What you are asked to do: Reproduce the records below exactly, but only between the lines holding "Mittwoch, 19:30 Uhr" and "passendem Verschluss. Die VX3 Kette ist das", inclusive.

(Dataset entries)
════

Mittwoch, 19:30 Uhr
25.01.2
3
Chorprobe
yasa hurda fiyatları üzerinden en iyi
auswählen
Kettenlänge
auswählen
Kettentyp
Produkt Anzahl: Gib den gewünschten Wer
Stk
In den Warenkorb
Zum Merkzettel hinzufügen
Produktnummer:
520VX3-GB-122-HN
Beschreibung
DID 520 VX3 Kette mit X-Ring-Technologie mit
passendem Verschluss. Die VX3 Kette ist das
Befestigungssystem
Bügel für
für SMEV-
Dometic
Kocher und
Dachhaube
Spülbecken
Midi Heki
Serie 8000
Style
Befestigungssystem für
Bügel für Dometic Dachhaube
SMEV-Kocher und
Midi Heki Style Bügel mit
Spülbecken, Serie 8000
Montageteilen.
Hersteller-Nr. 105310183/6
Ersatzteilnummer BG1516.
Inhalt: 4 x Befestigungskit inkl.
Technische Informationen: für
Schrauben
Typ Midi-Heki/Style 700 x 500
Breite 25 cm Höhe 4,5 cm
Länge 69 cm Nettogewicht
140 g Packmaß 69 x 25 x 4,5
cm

════

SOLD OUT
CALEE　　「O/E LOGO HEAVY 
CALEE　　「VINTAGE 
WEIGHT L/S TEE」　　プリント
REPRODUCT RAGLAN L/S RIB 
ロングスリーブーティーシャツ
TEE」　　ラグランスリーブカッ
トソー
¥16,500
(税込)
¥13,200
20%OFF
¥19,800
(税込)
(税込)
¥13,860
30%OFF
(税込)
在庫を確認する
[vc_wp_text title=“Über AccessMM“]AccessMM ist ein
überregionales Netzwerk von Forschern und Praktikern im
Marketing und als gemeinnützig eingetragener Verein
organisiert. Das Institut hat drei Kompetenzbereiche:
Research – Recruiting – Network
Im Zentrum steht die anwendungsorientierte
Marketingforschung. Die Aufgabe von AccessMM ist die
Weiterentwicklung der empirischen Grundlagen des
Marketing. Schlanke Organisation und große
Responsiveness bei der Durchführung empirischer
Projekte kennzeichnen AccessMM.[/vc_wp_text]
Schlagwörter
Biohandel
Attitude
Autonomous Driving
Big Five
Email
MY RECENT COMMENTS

════

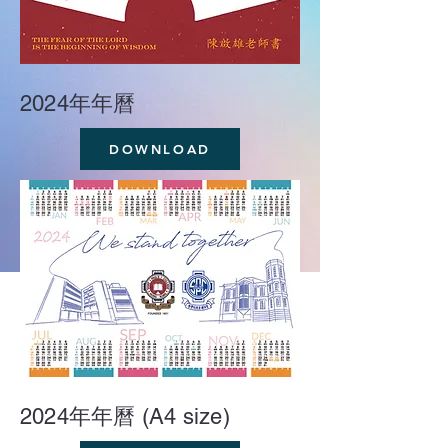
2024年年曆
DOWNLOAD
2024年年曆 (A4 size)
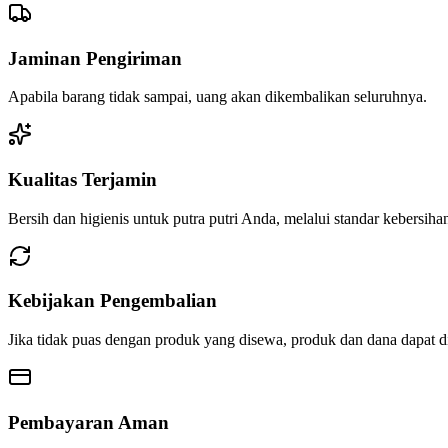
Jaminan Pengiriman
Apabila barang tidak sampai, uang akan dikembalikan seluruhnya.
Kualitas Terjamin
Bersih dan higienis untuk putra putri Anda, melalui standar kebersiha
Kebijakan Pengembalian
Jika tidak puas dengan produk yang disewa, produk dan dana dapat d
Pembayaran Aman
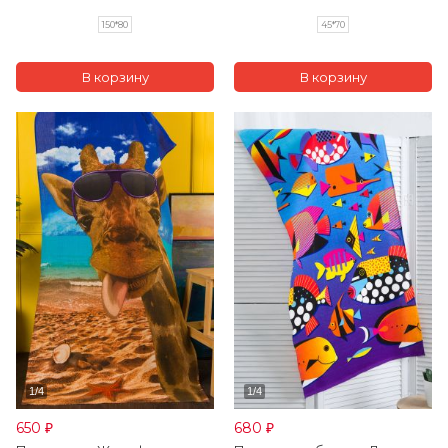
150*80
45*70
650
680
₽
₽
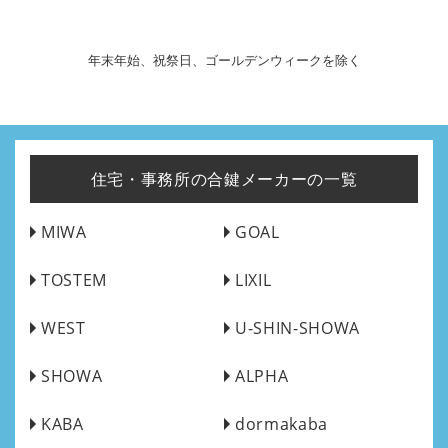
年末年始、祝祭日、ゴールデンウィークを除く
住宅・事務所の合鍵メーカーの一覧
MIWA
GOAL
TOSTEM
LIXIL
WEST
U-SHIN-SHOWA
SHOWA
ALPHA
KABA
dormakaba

════

Written answer:
Mittwoch, 19:30 Uhr
25.01.2
3
Chorprobe
yasa hurda fiyatları üzerinden en iyi
auswählen
Kettenlänge
auswählen
Kettentyp
Produkt Anzahl: Gib den gewünschten Wer
Stk
In den Warenkorb
Zum Merkzettel hinzufügen
Produktnummer:
520VX3-GB-122-HN
Beschreibung
DID 520 VX3 Kette mit X-Ring-Technologie mit
passendem Verschluss. Die VX3 Kette ist das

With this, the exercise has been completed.